Furthermore, if the Greek authorities decided to take the route of a hard default, for example, a failure to pay, we believe there is a good chance that the international law bonds would be subject to that as well. We suspect that English law may in the end not prove much recourse given Greece’s financial condition. A minority blocking stake is hence no hedge against a hard credit event, in our view – it merely minimizes the risk of taking a loss in a bond without the CDS triggering.
We do not know if the ECB holding of circa EUR45bn of GGBs includes international law bonds. Given the ECB’s unwillingness to participate in the PSI, we would expect it to sell its stake to participating (private or public) parties if there were a chance of preventing a minority blocking stake.
There is an interesting additional conclusion with regards to the tactic that we highlighted in our latest Flash, which could be designed to ensure a nearly universal take-up in a bond exchange as described by Mitu Gulati and Jeromin Zettelmeyer. In our opinion, this tactic only works if it turns out to be a true prisoners’ dilemma, in the sense that the parties that can decide to participate or not know that they will lose if the other parties choose to participate and one stands more or less alone as a single hold-out. However, the potential existence of blocking stakes and, importantly, the fact that the respective players might be aware of them, reduces the likelihood of anyone choosing to participate out of pure fear that the other players might do so. As a consequence, we believe a voluntary take up can only work if the result from participating becomes more lucrative – in other words, if what the private sector could receive in exchange for its bonds was somehow enhanced in value. Among other things, that could include seniority, legal and jurisdictional considerations. We also think that, as the private sector involvement becomes increasingly punitive, the risk of a non-cooperative strategy decreases, reducing the chance of a voluntary outcome.

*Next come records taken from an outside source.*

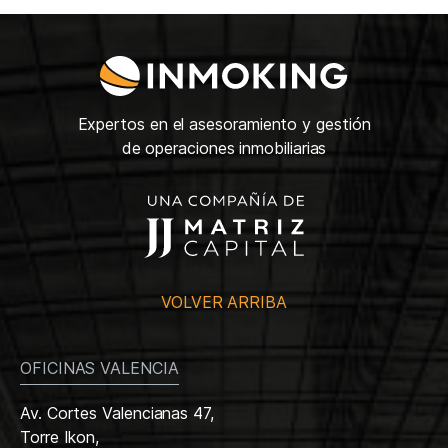
Expertos en el asesoramiento y gestión
de operaciones inmobiliarias
VOLVER ARRIBA
OFICINAS VALENCIA
Av. Cortes Valencianas 47,
Torre Ikon,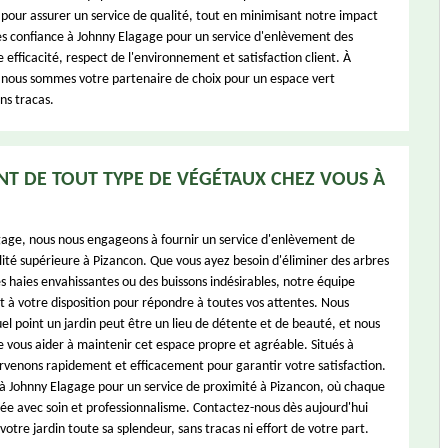
pour assurer un service de qualité, tout en minimisant notre impact
es confiance à Johnny Elagage pour un service d'enlèvement des
e efficacité, respect de l'environnement et satisfaction client. À
nous sommes votre partenaire de choix pour un espace vert
ns tracas.
T DE TOUT TYPE DE VÉGÉTAUX CHEZ VOUS À
age, nous nous engageons à fournir un service d'enlèvement de
ité supérieure à Pizancon. Que vous ayez besoin d'éliminer des arbres
 haies envahissantes ou des buissons indésirables, notre équipe
 à votre disposition pour répondre à toutes vos attentes. Nous
l point un jardin peut être un lieu de détente et de beauté, et nous
e vous aider à maintenir cet espace propre et agréable. Situés à
rvenons rapidement et efficacement pour garantir votre satisfaction.
 à Johnny Elagage pour un service de proximité à Pizancon, où chaque
isée avec soin et professionnalisme. Contactez-nous dès aujourd'hui
otre jardin toute sa splendeur, sans tracas ni effort de votre part.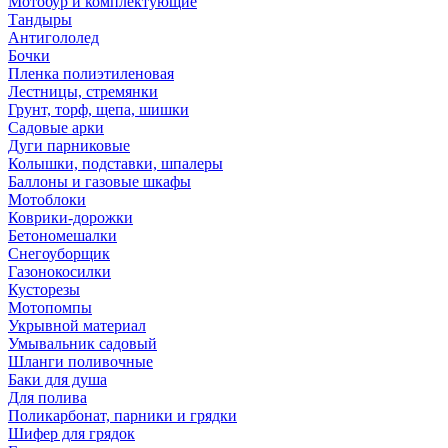
Мотобур и комплектующие
Тандыры
Антигололед
Бочки
Пленка полиэтиленовая
Лестницы, стремянки
Грунт, торф, щепа, шишки
Садовые арки
Дуги парниковые
Колышки, подставки, шпалеры
Баллоны и газовые шкафы
Мотоблоки
Коврики-дорожки
Бетономешалки
Снегоуборщик
Газонокосилки
Кусторезы
Мотопомпы
Укрывной материал
Умывальник садовый
Шланги поливочные
Баки для душа
Для полива
Поликарбонат, парники и грядки
Шифер для грядок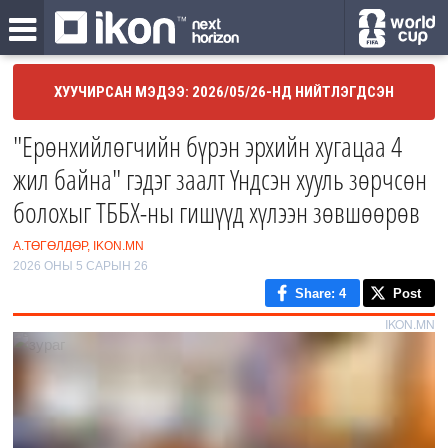
ХУУЧИРСАН МЭДЭЭ: 2026/05/26-НД НИЙТЛЭГДСЭН
"Ерөнхийлөгчийн бүрэн эрхийн хугацаа 4
жил байна" гэдэг заалт Үндсэн хууль зөрчсөн
болохыг ТББХ-ны гишүүд хүлээн зөвшөөрөв
А.ТӨГӨЛДӨР, IKON.MN
2026 ОНЫ 5 САРЫН 26
Share
: 4
Post
IKON.MN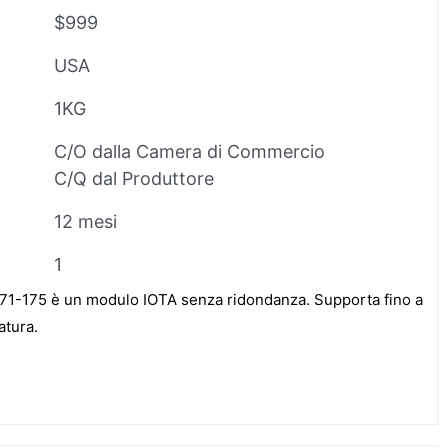
$999
USA
1KG
C/O dalla Camera di Commercio
C/Q dal Produttore
12 mesi
1
1-175 è un modulo IOTA senza ridondanza. Supporta fino a
atura.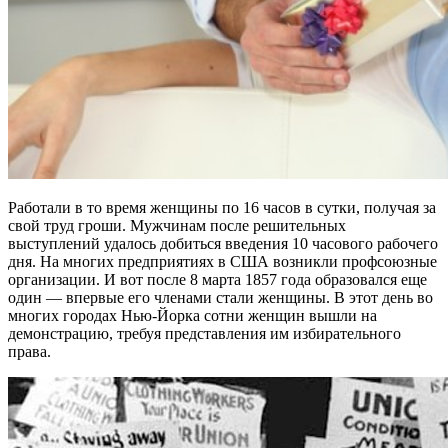
Работали в то время женщины по 16 часов в сутки, получая за
свой труд гроши. Мужчинам после решительных
выступлений удалось добиться введения 10 часового рабочего
дня. На многих предприятиях в США возникли профсоюзные
организации. И вот после 8 марта 1857 года образовался еще
один — впервые его членами стали женщины. В этот день во
многих городах Нью-Йорка сотни женщин вышли на
демонстрацию, требуя представления им избирательного
права.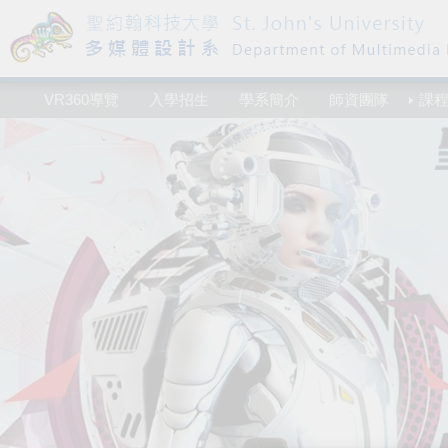
VR360導覽
入學招生
學系簡介
師資團隊
課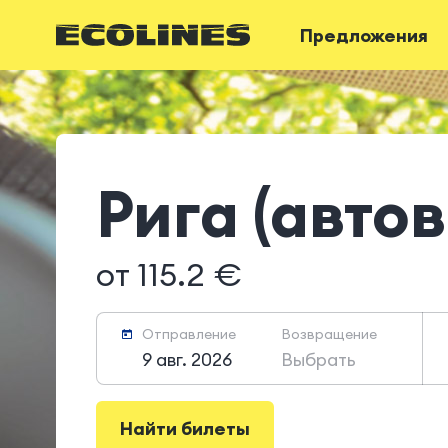
Предложения
Рига (авто
от 115.2 €
Отправление
Возвращение
9 авг. 2026
Выбрать
Найти билеты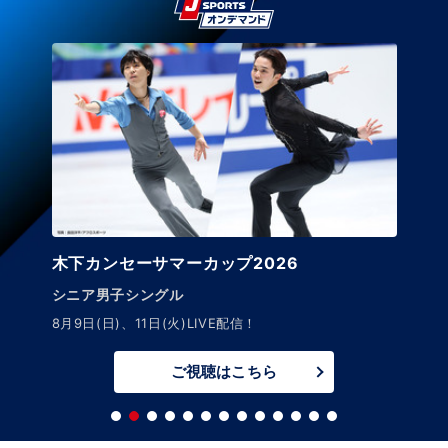
木下カンセーサマーカップ2026
シニア男子シングル
8月9日(日)、11日(火)LIVE配信！
ご視聴はこちら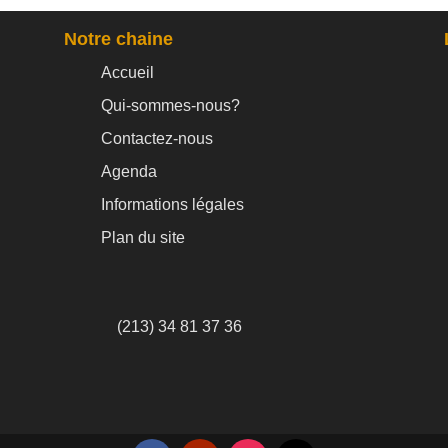
Notre chaine
Accueil
Qui-sommes-nous?
Contactez-nous
Agenda
Informations légales
Plan du site
(213) 34 81 37 36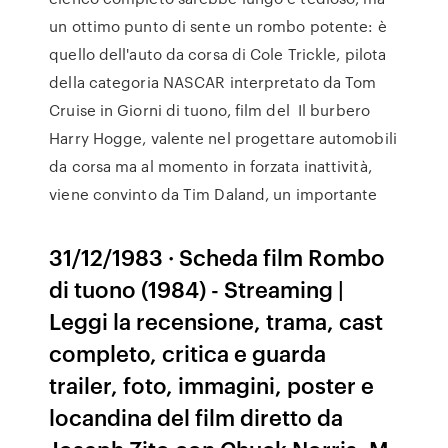
un ottimo punto di sente un rombo potente: è
quello dell'auto da corsa di Cole Trickle, pilota
della categoria NASCAR interpretato da Tom
Cruise in Giorni di tuono, film del Il burbero
Harry Hogge, valente nel progettare automobili
da corsa ma al momento in forzata inattività,
viene convinto da Tim Daland, un importante
31/12/1983 · Scheda film Rombo
di tuono (1984) - Streaming |
Leggi la recensione, trama, cast
completo, critica e guarda
trailer, foto, immagini, poster e
locandina del film diretto da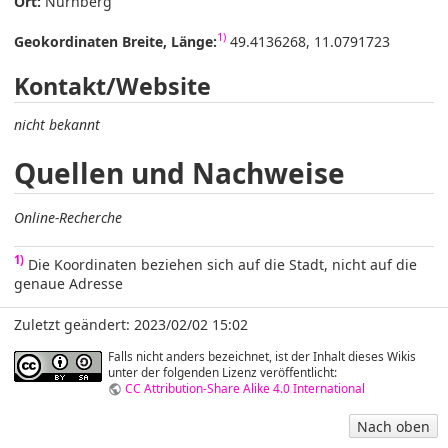
Ort:
Nürnberg
1)
Geokordinaten Breite, Länge:
49.4136268, 11.0791723
Kontakt/Website
nicht bekannt
Quellen und Nachweise
Online-Recherche
1)
Die Koordinaten beziehen sich auf die Stadt, nicht auf die
genaue Adresse
Zuletzt geändert: 2023/02/02 15:02
Falls nicht anders bezeichnet, ist der Inhalt dieses Wikis
unter der folgenden Lizenz veröffentlicht:
CC Attribution-Share Alike 4.0 International
Nach oben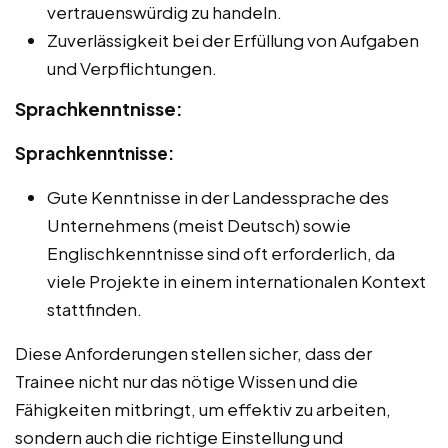
vertrauenswürdig zu handeln.
Zuverlässigkeit bei der Erfüllung von Aufgaben
und Verpflichtungen.
Sprachkenntnisse:
Sprachkenntnisse:
Gute Kenntnisse in der Landessprache des
Unternehmens (meist Deutsch) sowie
Englischkenntnisse sind oft erforderlich, da
viele Projekte in einem internationalen Kontext
stattfinden.
Diese Anforderungen stellen sicher, dass der
Trainee nicht nur das nötige Wissen und die
Fähigkeiten mitbringt, um effektiv zu arbeiten,
sondern auch die richtige Einstellung und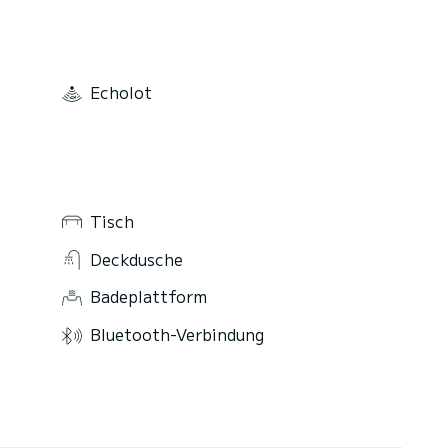
Echolot
Tisch
Deckdusche
Badeplattform
Bluetooth-Verbindung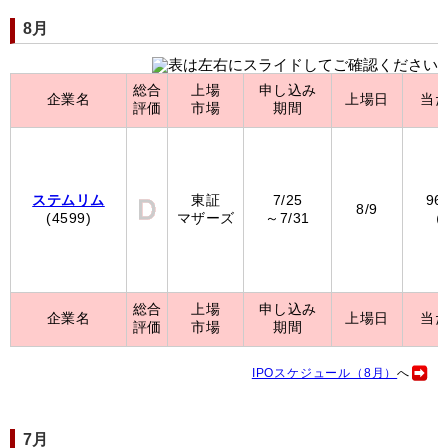
8月
総合
上場
申し込み
企業名
上場日
当
評価
市場
期間
ステムリム
東証
7/25
96
8/9
(4599)
マザーズ
～7/31
（
総合
上場
申し込み
企業名
上場日
当
評価
市場
期間
IPOスケジュール（8月）
へ
7月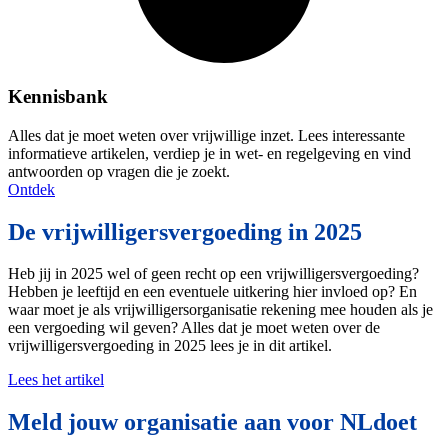
Kennisbank
Alles dat je moet weten over vrijwillige inzet. Lees interessante
informatieve artikelen, verdiep je in wet- en regelgeving en vind
antwoorden op vragen die je zoekt.
Ontdek
De vrijwilligersvergoeding in 2025
Heb jij in 2025 wel of geen recht op een vrijwilligersvergoeding?
Hebben je leeftijd en een eventuele uitkering hier invloed op? En
waar moet je als vrijwilligersorganisatie rekening mee houden als je
een vergoeding wil geven? Alles dat je moet weten over de
vrijwilligersvergoeding in 2025 lees je in dit artikel.
Lees het artikel
Meld jouw organisatie aan voor NLdoet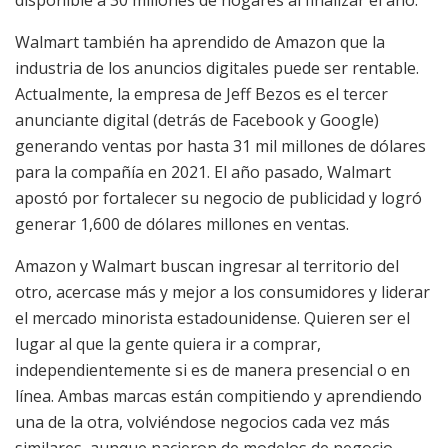
disponible a 30 millones de hogares al finalizar el año.
Walmart también ha aprendido de Amazon que la
industria de los anuncios digitales puede ser rentable.
Actualmente, la empresa de Jeff Bezos es el tercer
anunciante digital (detrás de Facebook y Google)
generando ventas por hasta 31 mil millones de dólares
para la compañía en 2021. El año pasado, Walmart
apostó por fortalecer su negocio de publicidad y logró
generar 1,600 de dólares millones en ventas.
Amazon y Walmart buscan ingresar al territorio del
otro, acercase más y mejor a los consumidores y liderar
el mercado minorista estadounidense. Quieren ser el
lugar al que la gente quiera ir a comprar,
independientemente si es de manera presencial o en
línea. Ambas marcas están compitiendo y aprendiendo
una de la otra, volviéndose negocios cada vez más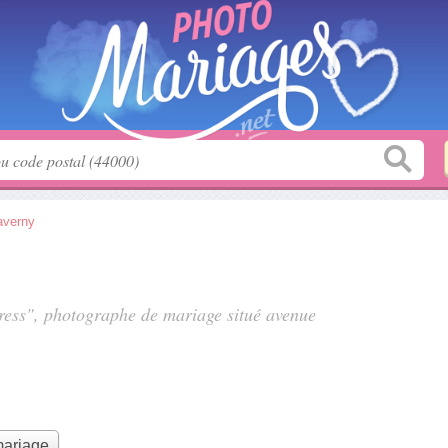
averny
ress", photographe de mariage situé
avenue
mariage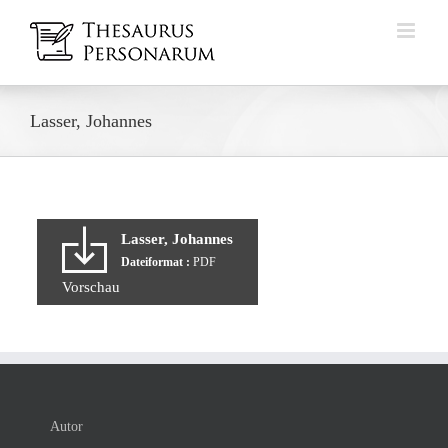
Zum
Inhalt
springen
Lasser, Johannes
Lasser, Johannes
Dateiformat :
PDF
Vorschau
Autor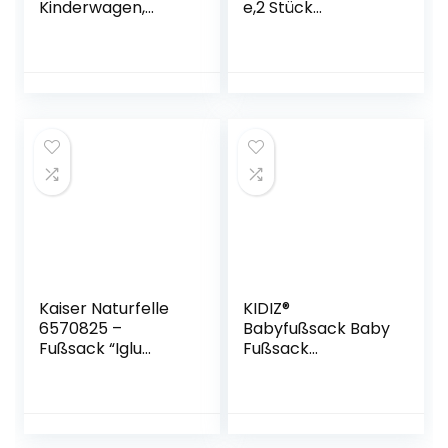
Kinderwagen,
e,2 Stück
Sportwagen &
sitzschoner auto
Buggy mit Anti-
kindersitz Isofix
Rutschschutz,
Geeignet, mit
weicher Deluxe-
dickster
Thermo-Fleece,
Polsterung und
Mumien-Kapuze,
rutschfesten
Reflektorstreifen &
Netztaschen für
Tasche – Schwarz
Baby und Haustier
Grau
Kaiser Naturfelle
KIDIZ®
6570825 –
Babyfußsack Baby
Fußsack “Iglu
Fußsack
Thermo Fleece”,
Winterfußsack
Farbe: schwarz
Babyschale mit
Reißverschluss
Kuschelsack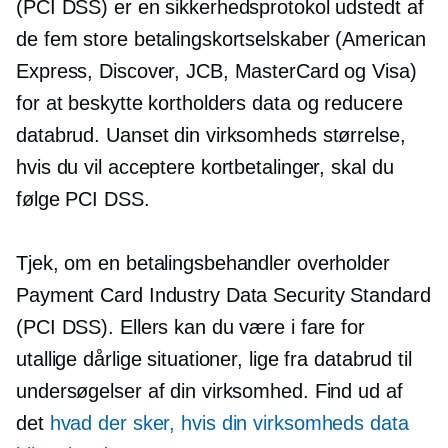
(PCI DSS) er en sikkerhedsprotokol udstedt af
de fem store betalingskortselskaber (American
Express, Discover, JCB, MasterCard og Visa)
for at beskytte kortholders data og reducere
databrud. Uanset din virksomheds størrelse,
hvis du vil acceptere kortbetalinger, skal du
følge PCI DSS.
Tjek, om en betalingsbehandler overholder
Payment Card Industry Data Security Standard
(PCI DSS). Ellers kan du være i fare for
utallige dårlige situationer, lige fra databrud til
undersøgelser af din virksomhed. Find ud af
det
hvad der sker, hvis din virksomheds data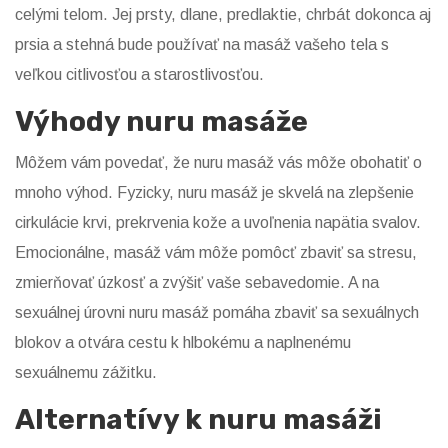
celými telom. Jej prsty, dlane, predlaktie, chrbát dokonca aj
prsia a stehná bude používať na masáž vašeho tela s
veľkou citlivosťou a starostlivosťou.
Výhody nuru masáže
Môžem vám povedať, že nuru masáž vás môže obohatiť o
mnoho výhod. Fyzicky, nuru masáž je skvelá na zlepšenie
cirkulácie krvi, prekrvenia kože a uvoľnenia napätia svalov.
Emocionálne, masáž vám môže pomôcť zbaviť sa stresu,
zmierňovať úzkosť a zvýšiť vaše sebavedomie. A na
sexuálnej úrovni nuru masáž pomáha zbaviť sa sexuálnych
blokov a otvára cestu k hlbokému a naplnenému
sexuálnemu zážitku.
Alternatívy k nuru masáži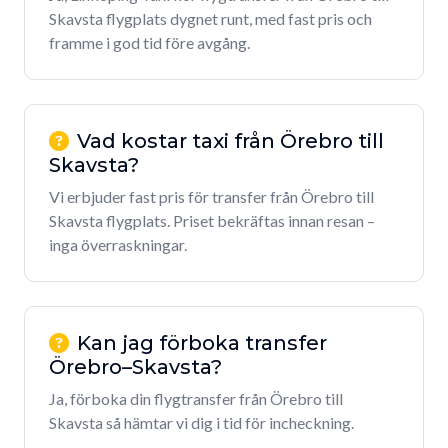
Skavsta flygplats dygnet runt, med fast pris och
framme i god tid före avgång.
Vad kostar taxi från Örebro till
Skavsta?
Vi erbjuder fast pris för transfer från Örebro till
Skavsta flygplats. Priset bekräftas innan resan –
inga överraskningar.
Kan jag förboka transfer
Örebro–Skavsta?
Ja, förboka din flygtransfer från Örebro till
Skavsta så hämtar vi dig i tid för incheckning.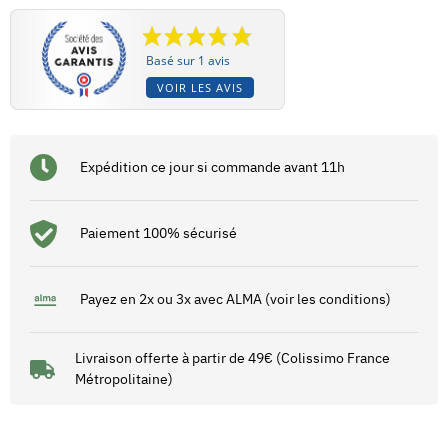
Basé sur 1 avis
VOIR LES AVIS
Expédition ce jour si commande avant 11h
Paiement 100% sécurisé
Payez en 2x ou 3x avec ALMA (voir les conditions)
Livraison offerte à partir de 49€ (Colissimo France
Métropolitaine)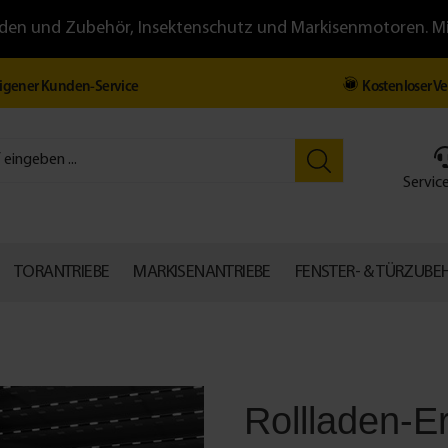
llläden und Zubehör, Insektenschutz und Markisenmotoren. 
igener Kunden-Service
Kostenloser V
Service
TORANTRIEBE
MARKISENANTRIEBE
FENSTER- & TÜRZUBE
Rollladen-E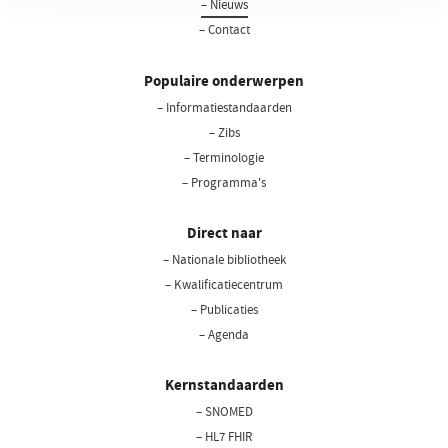
– Nieuws
– Contact
Populaire onderwerpen
– Informatiestandaarden
– Zibs
– Terminologie
– Programma's
Direct naar
– Nationale bibliotheek
(opent
in
– Kwalificatiecentrum
een
– Publicaties
nieuw
– Agenda
venster)
Kernstandaarden
– SNOMED
– HL7 FHIR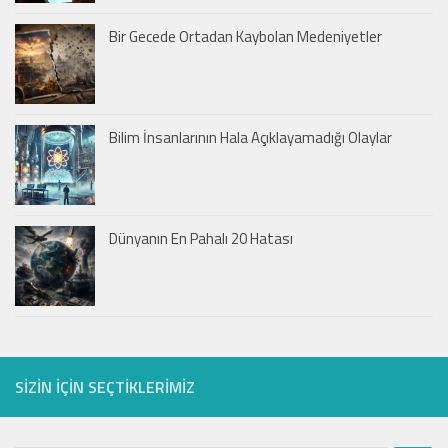
Bir Gecede Ortadan Kaybolan Medeniyetler
Bilim İnsanlarının Hala Açıklayamadığı Olaylar
Dünyanın En Pahalı 20 Hatası
SIZIN IÇIN SEÇTIKLERIMIZ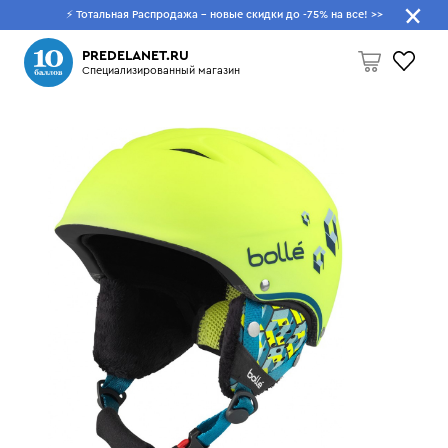
⚡ Тотальная Распродажа - новые скидки до -75% на все!
>>
Что будем искать?
PREDELANET.RU
Специализированный магазин
Пусто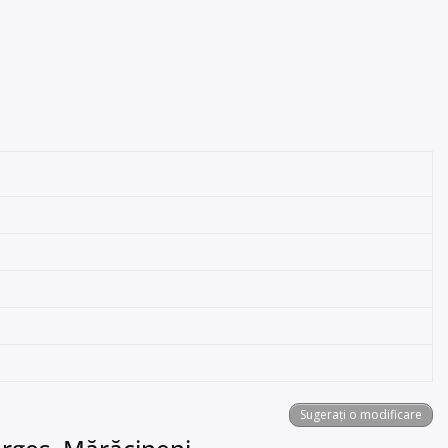
Sugerați o modificare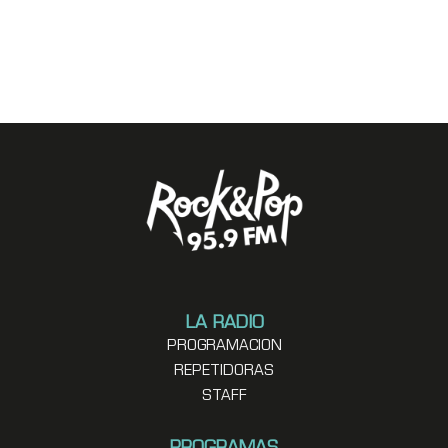
LA RADIO
PROGRAMACION
REPETIDORAS
STAFF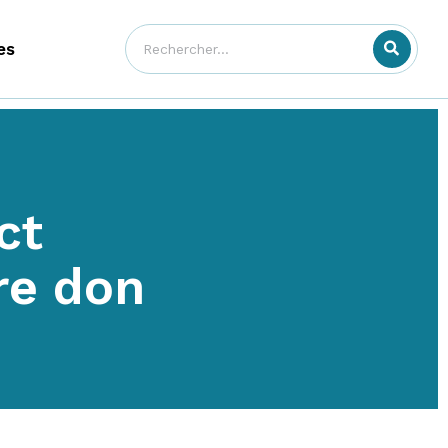
es
ct
re don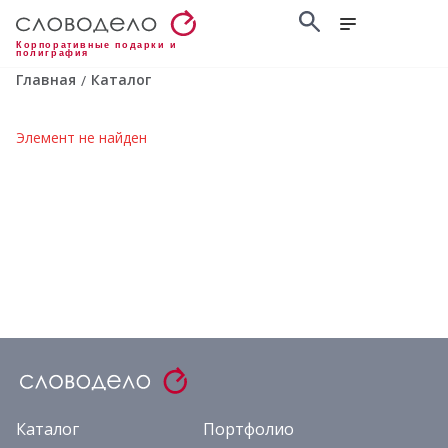
Корпоративные подарки и
полиграфия
Главная
Каталог
/
Элемент не найден
Каталог
Портфолио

Finally, we would like to point out that our Game Theory would suggest that the environment we currently observe, namely a low stress environment, is exactly the type where one would expect “aggressive” behaviour by any player. Therefore, we would not be surprised if a hard default by Greece (i.e., a default where relations with the core break down, endangering the ECB’s considerable additional exposure) is being contemplated a lot more than it was just a few months ago.